By TERRY BOONE
This is one of a series of occasional articles describing some of the efforts of conservators in the Library's Preservation Directorate in treating unique, fragile or rare items in the Library's collections.
The Conservation Division of the Preservation Directorate recently had the opportunity to study and repair a series of exquisitely beautiful but extremely fragile Chinese pith paintings. The nature of pith "paper," so different from real paper, made treatment of an important journal by William Speiden about Commodore Perry's first expedition to Japan a particularly challenging and rewarding one.
Ensconced between the pages of a 19th-century sailor's journal were 29 delicate pith paintings. The use of this spongy paper-like substance, which is soft, velvety and translucent, gave the paintings especially vibrant color and a unique dimensionality. However, the book format of the journal was compromising the richness of the images; the task for the conservators was to find a way to preserve both the content and the contextual elements of the two volumes while protecting the fragile Chinese pith paintings they contained.
Dated from March 1852 to February 1855, the "Journal of a Cruise in the U.S. Steam Frigate Mississippi," is a two-volume set, bound in half leather with marbled paper sides. Approximately 9-by-7-by-1-inch each, the small volumes were originally sold as blank books.

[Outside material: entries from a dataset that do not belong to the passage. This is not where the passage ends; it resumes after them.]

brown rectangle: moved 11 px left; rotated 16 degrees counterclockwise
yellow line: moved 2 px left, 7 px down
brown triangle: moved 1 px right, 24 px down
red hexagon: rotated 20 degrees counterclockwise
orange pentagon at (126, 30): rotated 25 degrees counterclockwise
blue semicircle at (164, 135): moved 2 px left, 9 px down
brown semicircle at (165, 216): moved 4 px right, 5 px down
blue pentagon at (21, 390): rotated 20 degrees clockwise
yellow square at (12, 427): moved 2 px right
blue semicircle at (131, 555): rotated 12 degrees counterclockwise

Throughout the volumes, Speiden combined his writings with captioned images of points of interest, social events, people and diagrams. Many of the images are hand-drawn or painted on the same page as the writing, but most of the inclusions were inserted between the written pages. Pencil and ink drawings, watercolors, rice paper and printed souvenirs were adhered to the blank pages with generous washes of glue.
The pith paintings, averaging 3 by 4 inches in size, were usually mounted in paper window mats held in place with paste and silk ribbon frames. The additional thickness of these matted paintings, as well as the other inserted art works and souvenirs, has caused the volumes to bulge, taking on a yawning scrapbook-like character. Over time, the added bulk has both damaged the inserted materials and caused the bindings of the journals to break apart.

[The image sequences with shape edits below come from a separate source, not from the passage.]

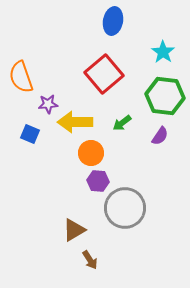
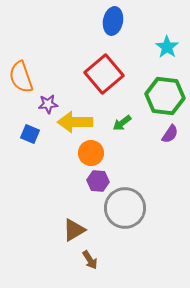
cyan star: moved 4 px right, 5 px up
purple semicircle: moved 10 px right, 2 px up
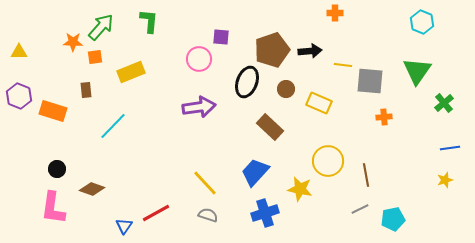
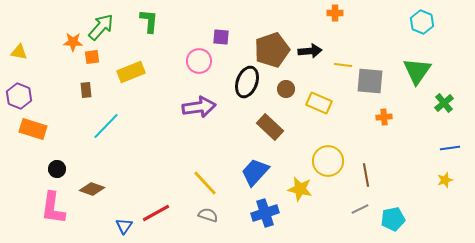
yellow triangle at (19, 52): rotated 12 degrees clockwise
orange square at (95, 57): moved 3 px left
pink circle at (199, 59): moved 2 px down
orange rectangle at (53, 111): moved 20 px left, 18 px down
cyan line at (113, 126): moved 7 px left
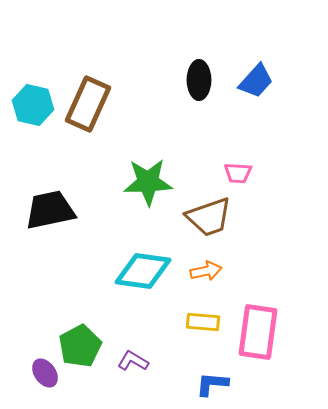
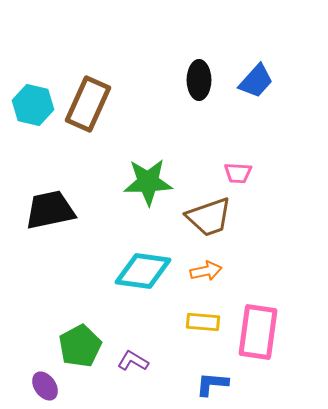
purple ellipse: moved 13 px down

The Nature of Pith "Paper"
Painted in watercolor and gouache, Chinese pith paintings were created exclusively for the export market. Typically small, these paintings depicted images of Chinese culture; those collected by Speiden show landscapes, harbor views, market scenes, and colorfully costumed natives, ranging from street beggars to likenesses of the imperial family. Because of its thinness, delicate, translucent appearance, and velvety surface, pith is often mistakenly referred to as rice paper. However, pith is actually unprocessed plant material cored from the stem and branches of a shrub native to regions of Taiwan and Southern China. Naturally limited in size, the pith is pared or carved into long, narrow sheets, flattened, and dried. Unlike manufactured paper made from macerated and matted fibers, the internal order of pith resembles the honeycomb structure of a wasp's nest. This complex cellular structure makes pith highly reactive to moisture. When paint is applied to the paper's surface, the cells swell, causing the painted image to take on a three-dimensional appearance with a jewel-like brilliance. While stunning to look at, pith paintings can be very vulnerable.

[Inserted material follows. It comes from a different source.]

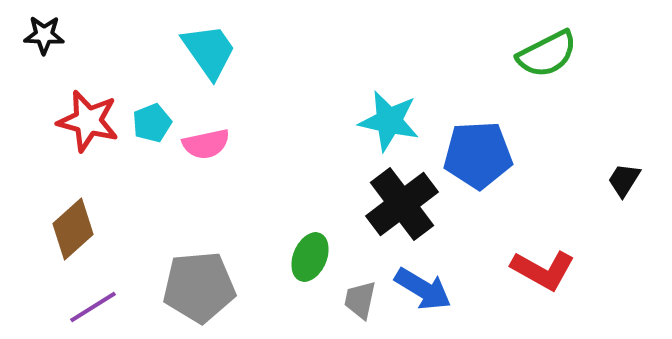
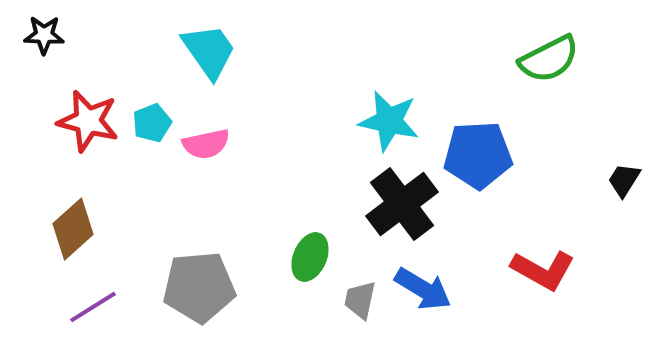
green semicircle: moved 2 px right, 5 px down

In order to conserve the journals, the conservator had to disbind the two volumes and repair the various components. The art works that were not mounted to the original pages were removed, cleaned and mended where necessary. Examination of the pith paintings revealed their susceptibility to damage. The soft spongy pith is easily pierced, compressed by rough handling, and fractured by the action of page turning. The structure and behavior of pith paper pose different treatment dynamics from those of traditional paper. While averaging less than .02 inches in thickness, the three-dimensional nature of pith causes breaks to occur along the cellular structure. When joined with adhesive, the sharp edges of the structure allow fractures to fit back together like a jigsaw puzzle. The paintings had to be permanently removed from the books if they were to be conserved.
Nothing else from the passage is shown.